Volatile media include, for example, dynamic memory 804.
Transmission media include, for example, coaxial cables, copper
wire, fiber optic cables, and carrier waves that travel through
space without wires or cables, such as acoustic waves and
electromagnetic waves, including radio, optical and infrared waves.
Signals include man-made transient variations in amplitude,
frequency, phase, polarization or other physical properties
transmitted through the transmission media. Common forms of
computer-readable media include, for example, a floppy disk, a
flexible disk, hard disk, magnetic tape, any other magnetic medium,
a CD-ROM, CDRW, DVD, any other optical medium, punch cards, paper
tape, optical mark sheets, any other physical medium with patterns
of holes or other optically recognizable indicia, a RAM, a PROM, an
EPROM, a FLASH-EPROM, any other memory chip or cartridge, a carrier
wave, or any other medium from which a computer can read. The term
computer-readable storage medium is used herein to refer to any
computer-readable medium except transmission media.
[0157] Logic encoded in one or more tangible media includes one or
both of processor instructions on a computer-readable storage media
and special purpose hardware, such as ASIC 820.
[0158] Network link 878 typically provides information
communication using transmission media through one or more networks
to other devices that use or process the information. For example,
network link 878 may provide a connection through local network 880
to a host computer 882 or to equipment 884 operated by an Internet
Service Provider (ISP). ISP equipment 884 in turn provides data
communication services through the public, world-wide
packet-switching communication network of networks now commonly
referred to as the Internet 890.
[0159] A computer called a server host 892 connected to the
Internet hosts a process that provides a service in response to
information received over the Internet. For example, server host
892 hosts a process that provides information representing video
data for presentation at display 814. It is contemplated that the
components of system 800 can be deployed in various configurations
within other computer systems, e.g., host 882 and server 892.
[0160] At least some embodiments of the invention are related to
the use of computer system 800 for implementing some or all of the
techniques described herein. According to one embodiment of the
invention, those techniques are performed by computer system 800 in
response to processor 802 executing one or more sequences of one or
more processor instructions contained in memory 804. Such
instructions, also called computer instructions, software and
program code, may be read into memory 804 from another
computer-readable medium such as storage device 808 or network link
878. Execution of the sequences of instructions contained in memory
804 causes processor 802 to perform one or more of the method steps
described herein. In alternative embodiments, hardware, such as
ASIC 820, may be used in place of or in combination with software
to implement the invention. Thus, embodiments of the invention are
not limited to any specific combination of hardware and software,
unless otherwise explicitly stated herein.

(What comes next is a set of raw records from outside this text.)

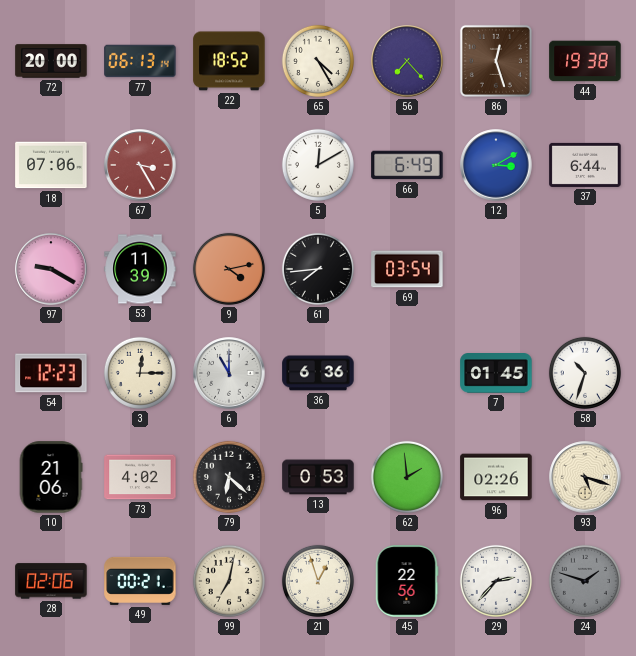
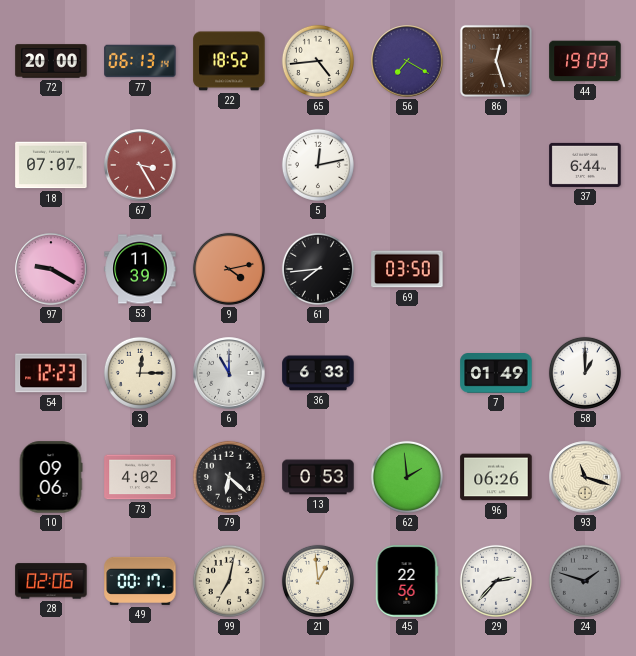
65: 4:25 -> 4:44
56: 7:23 -> 7:20
44: 19:38 -> 19:09
18: 07:06 -> 07:07
5: 12:10 -> 12:13
66: 6:49 -> none
12: 3:10 -> none
69: 03:54 -> 03:50
36: 6:36 -> 6:33
7: 01:45 -> 01:49
58: 10:33 -> 1:00
10: 21:06 -> 09:06
96: 02:26 -> 06:26
93: 5:18 -> 11:18
49: 00:21 -> 00:17
21: 12:57 -> 12:59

[0161] The signals transmitted over network link 878 and other
networks through communications interface 870, carry information to
and from computer system 800. Computer system 800 can send and
receive information, including program code, through the networks
880, 890 among others, through network link 878 and communications
interface 870. In an example using the Internet 890, a server host
892 transmits program code for a particular application, requested
by a message sent from computer 800, through Internet 890, ISP
equipment 884, local network 880 and communications interface 870.
The received code may be executed by processor 802 as it is
received, or may be stored in memory 804 or in storage device 808
or other non-volatile storage for later execution, or both. In this
manner, computer system 800 may obtain application program code in
the form of signals on a carrier wave.
[0162] Various forms of computer readable media may be involved in
carrying one or more sequence of instructions or data or both to
processor 802 for execution. For example, instructions and data may
initially be carried on a magnetic disk of a remote computer such
as host 882. The remote computer loads the instructions and data
into its dynamic memory and sends the instructions and data over a
telephone line using a modem. A modem local to the computer system
800 receives the instructions and data on a telephone line and uses
an infra-red transmitter to convert the instructions and data to a
signal on an infra-red carrier wave serving as the network link
878. An infrared detector serving as communications interface 870
receives the instructions and data carried in the infrared signal
and places information representing the instructions and data onto
bus 810. Bus 810 carries the information to memory 804 from which
processor 802 retrieves and executes the instructions using some of
the data sent with the instructions. The instructions and data
received in memory 804 may optionally be stored on storage device
808, either before or after execution by the processor 802.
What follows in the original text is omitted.